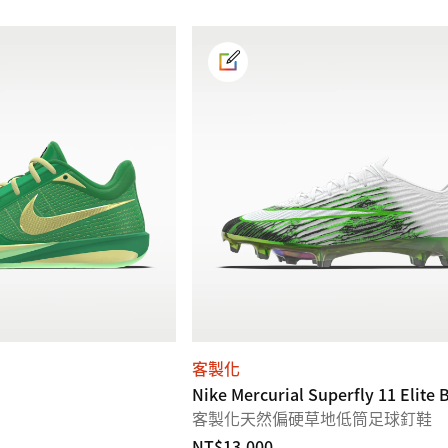
客製化
Nike Mercurial Superfly 11 Elite 
客製化天然偏硬草地低筒足球釘鞋
NT$13,000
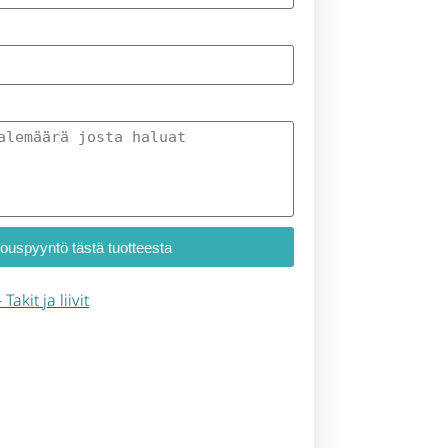
jouspyyntö tästä tuotteesta
 Takit ja liivit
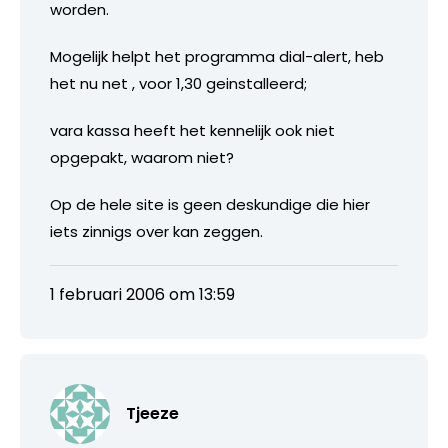
worden.
Mogelijk helpt het programma dial-alert, heb
het nu net , voor 1,30 geinstalleerd;
vara kassa heeft het kennelijk ook niet
opgepakt, waarom niet?
Op de hele site is geen deskundige die hier
iets zinnigs over kan zeggen.
1 februari 2006 om 13:59
Tjeeze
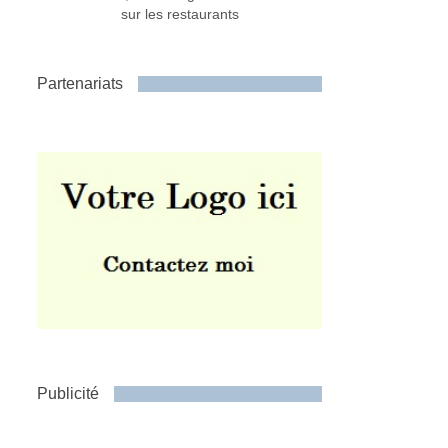
sur les restaurants
Partenariats
Publicité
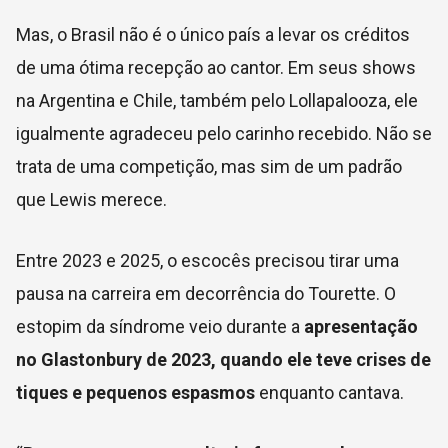
Mas, o Brasil não é o único país a levar os créditos
de uma ótima recepção ao cantor. Em seus shows
na Argentina e Chile, também pelo Lollapalooza, ele
igualmente agradeceu pelo carinho recebido. Não se
trata de uma competição, mas sim de um padrão
que Lewis merece.
Entre 2023 e 2025, o escocês precisou tirar uma
pausa na carreira em decorrência do Tourette. O
estopim da síndrome veio durante a
apresentação
no Glastonbury de 2023, quando ele teve crises de
tiques e pequenos espasmos
enquanto cantava.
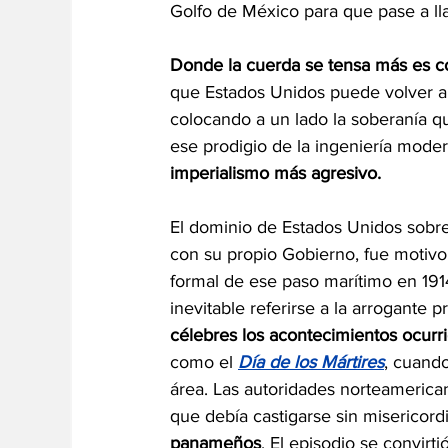
Golfo de México para que pase a l
Donde la cuerda se tensa más es 
que Estados Unidos puede volver a a
colocando a un lado la soberanía qu
ese prodigio de la ingeniería moder
imperialismo más agresivo.
El dominio de Estados Unidos sobre
con su propio Gobierno, fue motivo
formal de ese paso marítimo en 191
inevitable referirse a la arrogante
célebres los acontecimientos ocurr
como el 
Día de los Mártires
, cuand
área. Las autoridades norteamerican
que debía castigarse sin misericordi
panameños
. El episodio se convirti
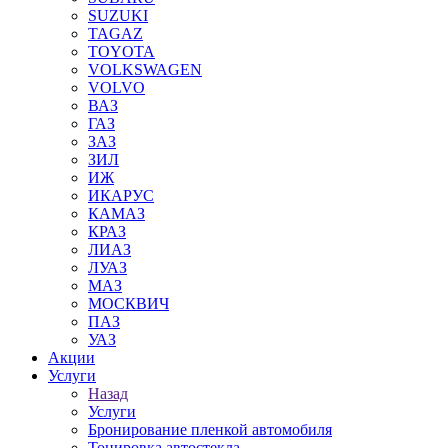
SUZUKI
TAGAZ
TOYOTA
VOLKSWAGEN
VOLVO
ВАЗ
ГАЗ
ЗАЗ
ЗИЛ
ИЖ
ИКАРУС
КАМАЗ
КРАЗ
ЛИАЗ
ЛУАЗ
МАЗ
МОСКВИЧ
ПАЗ
УАЗ
Акции
Услуги
Назад
Услуги
Бронирование пленкой автомобиля
Тонировка автостекла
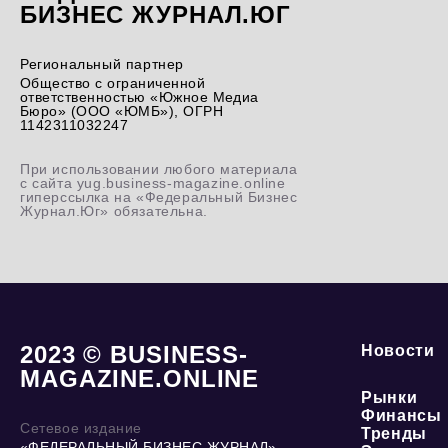
БИЗНЕС ЖУРНАЛ.ЮГ
Региональный партнер
Общество с ограниченной
ответственностью «Южное Медиа
Бюро» (ООО «ЮМБ»), ОГРН
1142311032247
При использовании любого материала
с сайта yug.business-magazine.online
гиперссылка на «Федеральный Бизнес
Журнал.Юг» обязательна.
2023 © BUSINESS-
Новости
MAGAZINE.ONLINE
Рынки
Финансы
Сетевое издание
Тренды
«ФЕДЕРАЛЬНЫЙ БИЗНЕС ЖУРНАЛ»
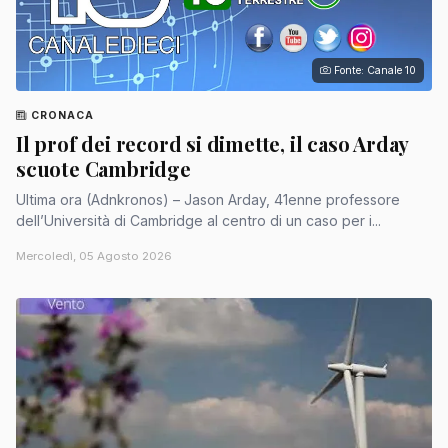
Fonte: Canale 10
CRONACA
Il prof dei record si dimette, il caso Arday
scuote Cambridge
Ultima ora (Adnkronos) – Jason Arday, 41enne professore
dell’Università di Cambridge al centro di un caso per i...
Mercoledì, 05 Agosto 2026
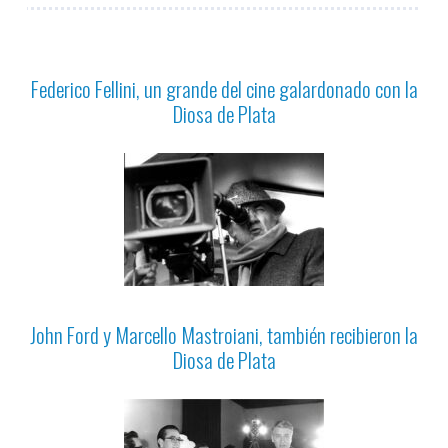
Federico Fellini, un grande del cine galardonado con la
Diosa de Plata
John Ford y Marcello Mastroiani, también recibieron la
Diosa de Plata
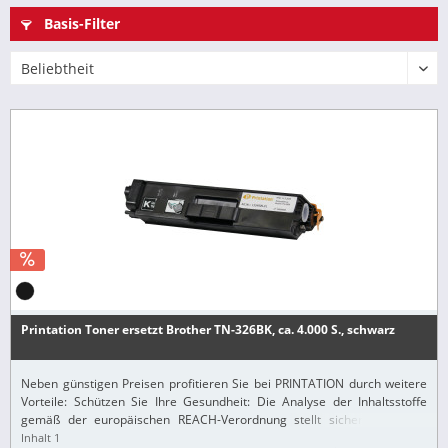
Basis-Filter
Printation Toner ersetzt Brother TN-326BK, ca. 4.000 S., schwarz
Neben günstigen Preisen profitieren Sie bei PRINTATION durch weitere
Vorteile: Schützen Sie Ihre Gesundheit: Die Analyse der Inhaltsstoffe
gemäß der europäischen REACH-Verordnung stellt sicher, dass alle
Printation-Produkte nur...
Inhalt
1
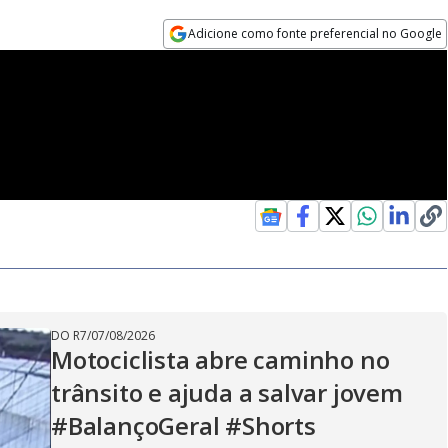
Adicione como fonte preferencial no Google
Opens in new window
DO R7
/
07/08/2026
Motociclista abre caminho no
trânsito e ajuda a salvar jovem
#BalançoGeral #Shorts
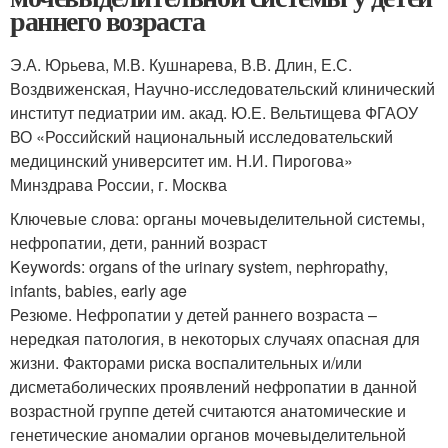
раннего возраста
Э.А. Юрьева, М.В. Кушнарева, В.В. Длин, Е.С.
Воздвиженская, Научно-исследовательский клинический
институт педиатрии им. акад. Ю.Е. Вельтищева ФГАОУ
ВО «Российский национальный исследовательский
медицинский университет им. Н.И. Пирогова»
Минздрава России, г. Москва
Ключевые слова: органы мочевыделительной системы,
нефропатии, дети, ранний возраст
Keywords: organs of the urinary system, nephropathy,
infants, babies, early age
Резюме. Нефропатии у детей раннего возраста –
нередкая патология, в некоторых случаях опасная для
жизни. Факторами риска воспалительных и/или
дисметаболических проявлений нефропатии в данной
возрастной группе детей считаются анатомические и
генетические аномалии органов мочевыделительной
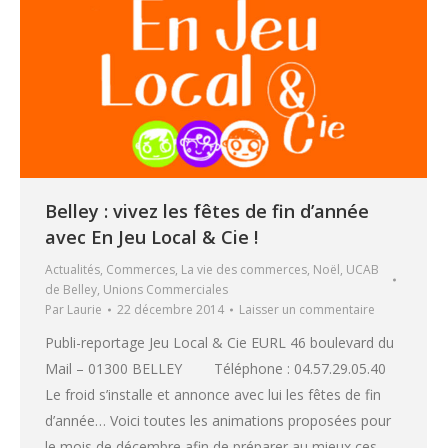
Belley : vivez les fêtes de fin d’année
avec En Jeu Local & Cie !
Actualités
,
Commerces
,
La vie des commerces
,
Noël
,
UCAB
de Belley
,
Unions Commerciales
Par
Laurie
22 décembre 2014
Laisser un commentaire
Publi-reportage Jeu Local & Cie EURL 46 boulevard du
Mail – 01300 BELLEY Téléphone : 04.57.29.05.40
Le froid s’installe et annonce avec lui les fêtes de fin
d’année… Voici toutes les animations proposées pour
le mois de décembre afin de préparer au mieux ces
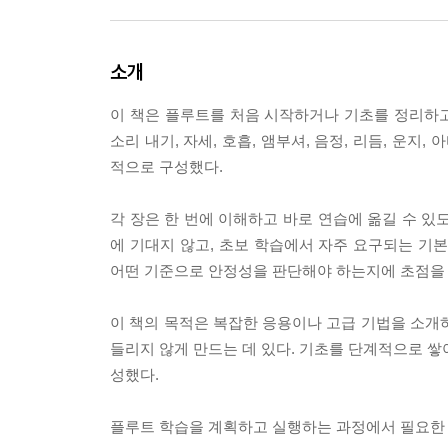
소개
이 책은 플루트를 처음 시작하거나 기초를 정리하고
소리 내기, 자세, 호흡, 앰부셔, 음정, 리듬, 운
적으로 구성했다.
각 장은 한 번에 이해하고 바로 연습에 옮길 수 있
에 기대지 않고, 초보 학습에서 자주 요구되는 기
어떤 기준으로 안정성을 판단해야 하는지에 초점을 
이 책의 목적은 복잡한 응용이나 고급 기법을 소개
들리지 않게 만드는 데 있다. 기초를 단계적으로 쌓아
성했다.
플루트 학습을 계획하고 실행하는 과정에서 필요한 기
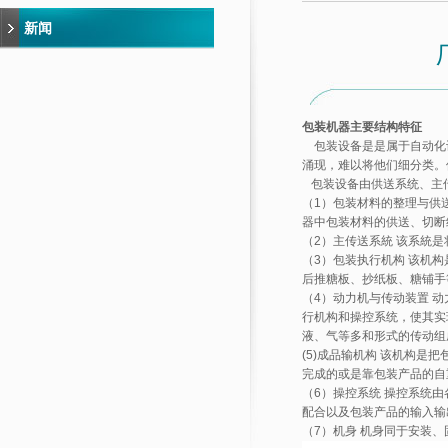
新闻
包装机器主要结构特征
包装设备是是属于自动化
涌现，难以将他们细分类。
包装设备由供送系统、主传
（1）包装材料的整理与供
器中包装材料的供送、切断
（2）主传送系統 该系統
（3）包装执行机构 该机
后推糖板、抄纸板、糖铺手
（4）动力机与传动装置 
行机构和操控系统，使其实
液、气等多和形式的传动组
(5)成品输机构 该机构
完成的或是靠包装产品的自
（6）操控系统 操控系统
配合以及包装产品的输入输
（7）机身 机身同于安装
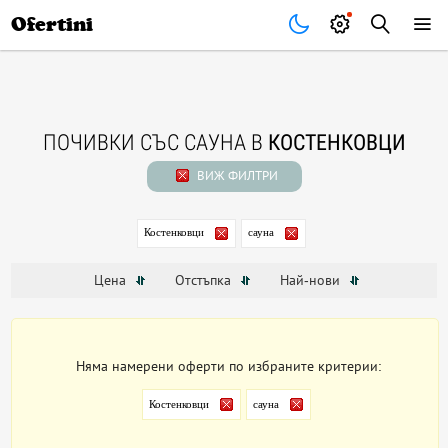
Почивки
Стоки
В града
Всички оферти
Ofertini
ПОЧИВКИ СЪС САУНА В
КОСТЕНКОВЦИ
ВИЖ ФИЛТРИ
Костенковци
сауна
Цена
Отстъпка
Най-нови
Няма намерени оферти по избраните критерии:
Костенковци
сауна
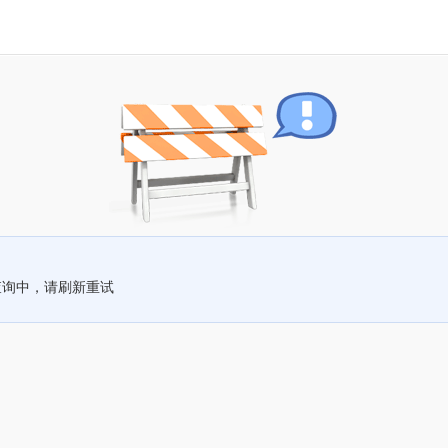
查询中，请刷新重试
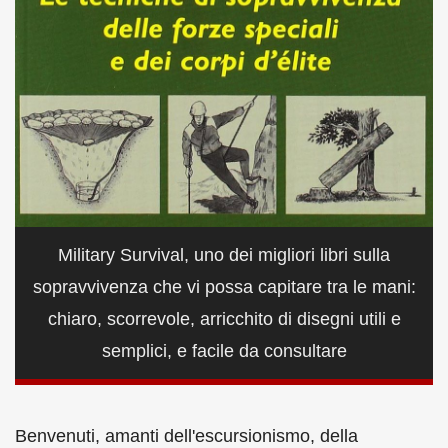
Military Survival, uno dei migliori libri sulla
sopravvivenza che vi possa capitare tra le mani:
chiaro, scorrevole, arricchito di disegni utili e
semplici, e facile da consultare
Benvenuti, amanti dell'escursionismo, della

# TASK BRIEF
Leaving out the pictures, restate the listing above exactly.

# EXERCISE RESPONSE
客製化
Nike Mercurial Superfly 11 Elite 
客製化天然偏硬草地低筒足球釘鞋
NT$13,000
jouspyyntö tästä tuotteesta
 Takit ja liivit
worden.
Mogelijk helpt het programma dial-alert, heb
het nu net , voor 1,30 geinstalleerd;
vara kassa heeft het kennelijk ook niet
opgepakt, waarom niet?
Op de hele site is geen deskundige die hier
iets zinnigs over kan zeggen.
1 februari 2006 om 13:59
Tjeeze
sur les restaurants
Partenariats
Publicité
Mas, o Brasil não é o único país a levar os créditos
de uma ótima recepção ao cantor. Em seus shows
na Argentina e Chile, também pelo Lollapalooza, ele
igualmente agradeceu pelo carinho recebido. Não se
trata de uma competição, mas sim de um padrão
que Lewis merece.
Entre 2023 e 2025, o escocês precisou tirar uma
pausa na carreira em decorrência do Tourette. O
estopim da síndrome veio durante a
apresentação
no Glastonbury de 2023, quando ele teve crises de
tiques e pequenos espasmos
enquanto cantava.
Golfo de México para que pase a l
Donde la cuerda se tensa más es 
que Estados Unidos puede volver a a
colocando a un lado la soberanía qu
ese prodigio de la ingeniería moder
imperialismo más agresivo.
El dominio de Estados Unidos sobre
con su propio Gobierno, fue motivo
formal de ese paso marítimo en 191
inevitable referirse a la arrogante
célebres los acontecimientos ocurr
como el 
Día de los Mártires
, cuand
área. Las autoridades norteamerican
que debía castigarse sin misericordi
panameños
. El episodio se convirti
SUZUKI
TAGAZ
TOYOTA
VOLKSWAGEN
VOLVO
ВАЗ
ГАЗ
ЗАЗ
ЗИЛ
ИЖ
ИКАРУС
КАМАЗ
КРАЗ
ЛИАЗ
ЛУАЗ
МАЗ
МОСКВИЧ
ПАЗ
УАЗ
Акции
Услуги
Назад
Услуги
Бронирование пленкой автомобиля
Тонировка автостекла
БИЗНЕС ЖУРНАЛ.ЮГ
Региональный партнер
Общество с ограниченной
ответственностью «Южное Медиа
Бюро» (ООО «ЮМБ»), ОГРН
1142311032247
При использовании любого материала
с сайта yug.business-magazine.online
гиперссылка на «Федеральный Бизнес
Журнал.Юг» обязательна.
2023 © BUSINESS-
Новости
MAGAZINE.ONLINE
Рынки
Финансы
Сетевое издание
Тренды
«ФЕДЕРАЛЬНЫЙ БИЗНЕС ЖУРНАЛ»
Fonte: Canale 10
CRONACA
Il prof dei record si dimette, il caso Arday
scuote Cambridge
Ultima ora (Adnkronos) – Jason Arday, 41enne professore
dell’Università di Cambridge al centro di un caso per i...
Mercoledì, 05 Agosto 2026
Federico Fellini, un grande del cine galardonado con la
Diosa de Plata
John Ford y Marcello Mastroiani, también recibieron la
Diosa de Plata
Basis-Filter
Printation Toner ersetzt Brother TN-326BK, ca. 4.000 S., schwarz
Neben günstigen Preisen profitieren Sie bei PRINTATION durch weitere
Vorteile: Schützen Sie Ihre Gesundheit: Die Analyse der Inhaltsstoffe
gemäß der europäischen REACH-Verordnung stellt sicher, dass alle
Printation-Produkte nur...
Inhalt
1
Adicione como fonte preferencial no Google
Opens in new window
DO R7
/
07/08/2026
Motociclista abre caminho no
trânsito e ajuda a salvar jovem
#BalançoGeral #Shorts
раннего возраста
Э.А. Юрьева, М.В. Кушнарева, В.В. Длин, Е.С.
Воздвиженская, Научно-исследовательский клинический
институт педиатрии им. акад. Ю.Е. Вельтищева ФГАОУ
ВО «Российский национальный исследовательский
медицинский университет им. Н.И. Пирогова»
Минздрава России, г. Москва
Ключевые слова: органы мочевыделительной системы,
нефропатии, дети, ранний возраст
Keywords: organs of the urinary system, nephropathy,
infants, babies, early age
Резюме. Нефропатии у детей раннего возраста –
нередкая патология, в некоторых случаях опасная для
жизни. Факторами риска воспалительных и/или
дисметаболических проявлений нефропатии в данной
возрастной группе детей считаются анатомические и
генетические аномалии органов мочевыделительной
Belley : vivez les fêtes de fin d’année
avec En Jeu Local & Cie !
Actualités
,
Commerces
,
La vie des commerces
,
Noël
,
UCAB
de Belley
,
Unions Commerciales
Par
Laurie
22 décembre 2014
Laisser un commentaire
Publi-reportage Jeu Local & Cie EURL 46 boulevard du
Mail – 01300 BELLEY Téléphone : 04.57.29.05.40
Le froid s’installe et annonce avec lui les fêtes de fin
d’année… Voici toutes les animations proposées pour
le mois de décembre afin de préparer au mieux ces
소개
이 책은 플루트를 처음 시작하거나 기초를 정리하고
소리 내기, 자세, 호흡, 앰부셔, 음정, 리듬, 운
적으로 구성했다.
각 장은 한 번에 이해하고 바로 연습에 옮길 수 있
에 기대지 않고, 초보 학습에서 자주 요구되는 기
어떤 기준으로 안정성을 판단해야 하는지에 초점을 
이 책의 목적은 복잡한 응용이나 고급 기법을 소개
들리지 않게 만드는 데 있다. 기초를 단계적으로 쌓아
성했다.
플루트 학습을 계획하고 실행하는 과정에서 필요한 기
新闻
包装机器主要结构特征
包装设备是是属于自动化
涌现，难以将他们细分类。
包装设备由供送系统、主传
（1）包装材料的整理与供
器中包装材料的供送、切断
（2）主传送系統 该系統
（3）包装执行机构 该机
后推糖板、抄纸板、糖铺手
（4）动力机与传动装置 
行机构和操控系统，使其实
液、气等多和形式的传动组
(5)成品输机构 该机构
完成的或是靠包装产品的自
（6）操控系统 操控系统
配合以及包装产品的输入输
（7）机身 机身同于安装
Почивки
Стоки
В града
Всички оферти
Ofertini
ПОЧИВКИ СЪС САУНА В
КОСТЕНКОВЦИ
ВИЖ ФИЛТРИ
Костенковци
сауна
Цена
Отстъпка
Най-нови
Няма намерени оферти по избраните критерии:
Костенковци
сауна
查询中，请刷新重试
Military Survival, uno dei migliori libri sulla
sopravvivenza che vi possa capitare tra le mani:
chiaro, scorrevole, arricchito di disegni utili e
semplici, e facile da consultare
Benvenuti, amanti dell'escursionismo, della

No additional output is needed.